YORK COUNTY PETITION

AGAINST CALLING A CONVENTION

REMONSTRANCE OF INHABITANTS OF YORK COUNTY.

To the Honourable Representatives of the Freemen of the State of Pennsylvania, in General Assembly met:

The Petition and Remonstrance of the citizens of the Second District of York county, Humbly Sheweth:

That it is with Hearts truly glowing with a disinterested love to the Honour & Dignity of your Honourable House, when its operations are directed in a legal and Constitutional Line, and at the same time dispassionately to intimate to you our utter abhorance of any the least attempt to invade the valuable rights, liberties and privileges of free Citizens of this Commonwealth, that we present you this with our names hereunto subscribed.
Be assured that your authority we have supported through every opposition and confusion, when the darkest and most lowering clouds hung over this State, occasioned by the opposition of enemies within and without. All conspiring to embarrass the Execution of such salutary laws as under any form of good government ought and must be supported to preserve the State from ruin.
But there is so many things extraordinary in your late resolve for taking the sense of the people on some interesting points of our Constitution that we cannot pass them without remonstrating, and first, we cannot conceive what induced your honourable house to pass the resolve in question, as there was no general call of the citizens of this Commonwealth, nor any opposition to obstruct the execution of your laws. Had there been any opposition, it must first have been felt by the executive Branch, who in their wisdoms under such circumstances would have presented to you the incompetency of the constitution in its present form to answer the purposes of government, and concurred with you in taking the sense of the people on the proposed amendments.
...And whoever the members of your house may sport with their own privileges, we are determined not to part with ours, but to retain the reins of government in our own hands as the true and proper source from whence all civil government derives its power; for we are persuaded that those in your House, or elsewhere, who would support a contrary opinion, Have other designs in view, i. e.,the gratification of their thirst after power, dis-daining to hold an office by the suffrage of their fellow citizens...

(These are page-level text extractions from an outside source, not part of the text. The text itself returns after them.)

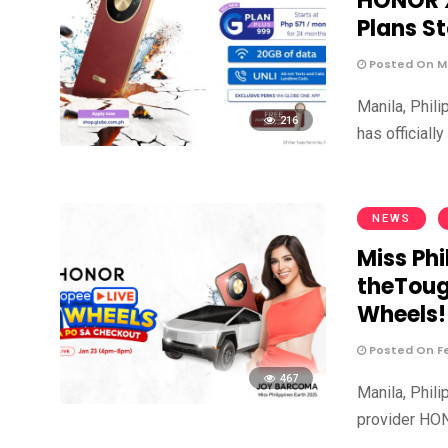
HONOR X
Plans St
Posted On Ma
Manila, Phil
216
has official
NEWS
Miss Ph
theToug
Wheels!
Posted On Fe
467
Manila, Phil
provider HON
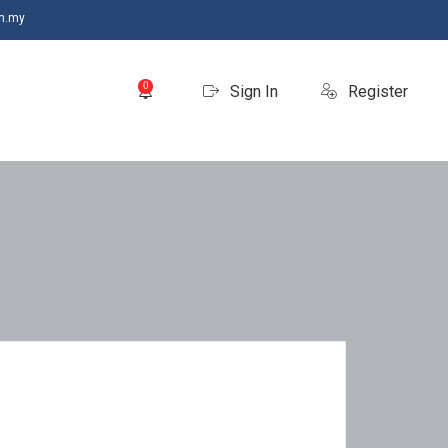
m.my
0
Sign In
Register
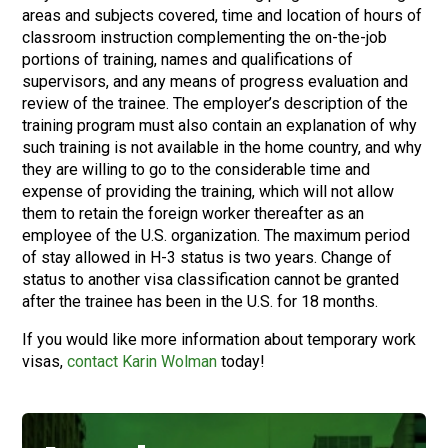
areas and subjects covered, time and location of hours of
classroom instruction complementing the on-the-job
portions of training, names and qualifications of
supervisors, and any means of progress evaluation and
review of the trainee. The employer’s description of the
training program must also contain an explanation of why
such training is not available in the home country, and why
they are willing to go to the considerable time and
expense of providing the training, which will not allow
them to retain the foreign worker thereafter as an
employee of the U.S. organization. The maximum period
of stay allowed in H-3 status is two years. Change of
status to another visa classification cannot be granted
after the trainee has been in the U.S. for 18 months.
If you would like more information about temporary work
visas,
contact Karin Wolman
today!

Your very Humble Servants the Subscribers, &c.

JOHN PAXTON WILLIAM GIBSON
WM. McMUNN JAMES WEST
SAM'L PAXTON ROBERT DOUGLASS
AND'W JOHNSTON WILLIAM MENNEY
HUGH FERGUS HUGH WILSON
WILLIAM JOHNSTON GABRIEL WALKER
JAMES WILSON DAVID KISSINGER
JAMES WALKER JOSEPH WALKER
JOHN FERGUS GEORGE SIPE, Sen.
ARCH'D DOUGLASS GEORGE SIPE, Jun.
THOS. CREIGHTON JOHN KISSINGER
BENJAMIN McKINLY WILLIAM McCREAEY
ROBERT STOGDAFFE WILLIAM TAYLOR
THOS. NESMITH ROBERT TAYLOR
WILLIAM MARSHALL GEORGE GIBSON
JNO. McLAUGHLIN JA'S STEWART, Jun.
JAMES MARSHALL HUGH STEWART
WILLIAM MARSHALL JAMES STEWART
JOHN SHEKLEY JOSEPH THOMPSON
JOHN SUTOR FRANCIS HODGE
JOSEPH STEWART THOMAS FERGUS
SERAH DORON WILLIAM STEWARD
JOHN HUGES WILLIAM MULHALON
ARCHIBALD FINDLEY WILLIAM STEWART
SAMUEL FINDLEY JAMES STEWART
JOHN PEEL WILLIAM STEWART
JOHN KELLO JAMES SMITH
DANIEL McPEAK WILLIAM GUINN
WILLIAM McPEAK HUGH GUINN
JAMES McPEAK ANDREW GUINN
JOHN McPEAK JAMES CARRATHERS
HENRY BLACK CHARLES FLECHER
JOHN LINN JOHN LEVINGSTON
JAMES BLACK ISAAC STILT
DAVID LINN JNO. MURRAY, Sen.
ROBERT BLACK JNO. MURRAY, Jun.
Pennsylvania Archives, Second Series, Vol. III, pp 304-307; E. K. Meyers, State Printer, Harrisburg, 1890.